Recorded data

* * * *

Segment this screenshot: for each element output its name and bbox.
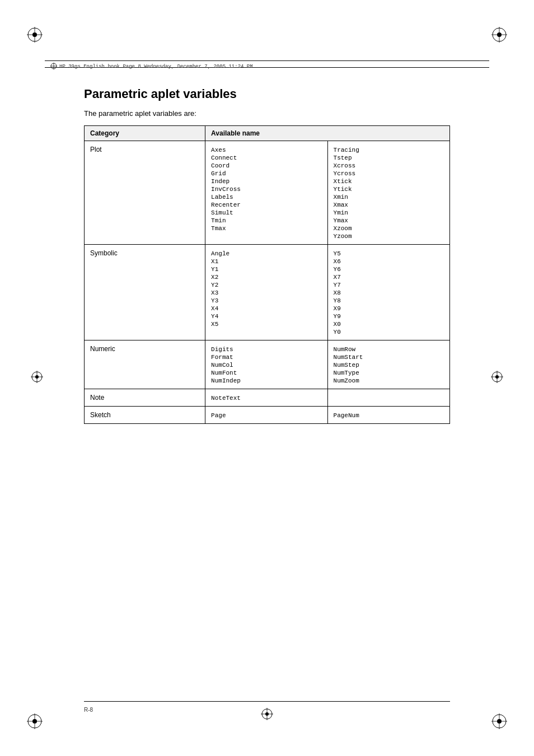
numeric-col2: NumRow NumStart NumStep NumType NumZoom bbox=[327, 340, 449, 389]
header-text: HP 39gs English.book Page 8 Wednesday, D… bbox=[59, 64, 253, 69]
corner-reg-tl bbox=[27, 27, 43, 43]
header-cross-icon bbox=[50, 62, 57, 72]
sketch-col2: PageNum bbox=[327, 407, 449, 424]
category-sketch: Sketch bbox=[85, 407, 205, 424]
table-row: Numeric Digits Format NumCol NumFont Num… bbox=[85, 340, 450, 389]
main-content: Parametric aplet variables The parametri… bbox=[84, 87, 450, 424]
table-row: Symbolic Angle X1 Y1 X2 Y2 X3 Y3 X4 Y4 X… bbox=[85, 245, 450, 340]
category-symbolic: Symbolic bbox=[85, 245, 205, 340]
intro-paragraph: The parametric aplet variables are: bbox=[84, 109, 450, 118]
category-numeric: Numeric bbox=[85, 340, 205, 389]
category-note: Note bbox=[85, 389, 205, 407]
side-reg-left bbox=[31, 371, 43, 385]
corner-reg-bl bbox=[27, 713, 43, 729]
page-title: Parametric aplet variables bbox=[84, 87, 450, 101]
sketch-col1: Page bbox=[205, 407, 327, 424]
category-plot: Plot bbox=[85, 141, 205, 245]
table-row: Sketch Page PageNum bbox=[85, 407, 450, 424]
header-bar: HP 39gs English.book Page 8 Wednesday, D… bbox=[50, 62, 484, 72]
variables-table: Category Available name Plot Axes Connec… bbox=[84, 125, 450, 424]
symbolic-col1: Angle X1 Y1 X2 Y2 X3 Y3 X4 Y4 X5 bbox=[205, 245, 327, 340]
numeric-col1: Digits Format NumCol NumFont NumIndep bbox=[205, 340, 327, 389]
footer-page-number: R-8 bbox=[84, 707, 93, 713]
corner-reg-br bbox=[491, 713, 507, 729]
note-col1: NoteText bbox=[205, 389, 327, 407]
column-header-category: Category bbox=[85, 126, 205, 141]
table-header-row: Category Available name bbox=[85, 126, 450, 141]
corner-reg-tr bbox=[491, 27, 507, 43]
side-reg-right bbox=[491, 371, 503, 385]
table-row: Note NoteText bbox=[85, 389, 450, 407]
column-header-available-name: Available name bbox=[205, 126, 450, 141]
footer: R-8 bbox=[84, 701, 450, 714]
plot-col2: Tracing Tstep Xcross Ycross Xtick Ytick … bbox=[327, 141, 449, 245]
plot-col1: Axes Connect Coord Grid Indep InvCross L… bbox=[205, 141, 327, 245]
symbolic-col2: Y5 X6 Y6 X7 Y7 X8 Y8 X9 Y9 X0 Y0 bbox=[327, 245, 449, 340]
header-rule-top bbox=[45, 60, 489, 61]
table-row: Plot Axes Connect Coord Grid Indep InvCr… bbox=[85, 141, 450, 245]
note-col2 bbox=[327, 389, 449, 407]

* * * *

The answer is each line from the entries above in which the word "Coord" occurs.

plot-col1: Axes Connect Coord Grid Indep InvCross L… bbox=[205, 141, 327, 245]
table-row: Plot Axes Connect Coord Grid Indep InvCr… bbox=[85, 141, 450, 245]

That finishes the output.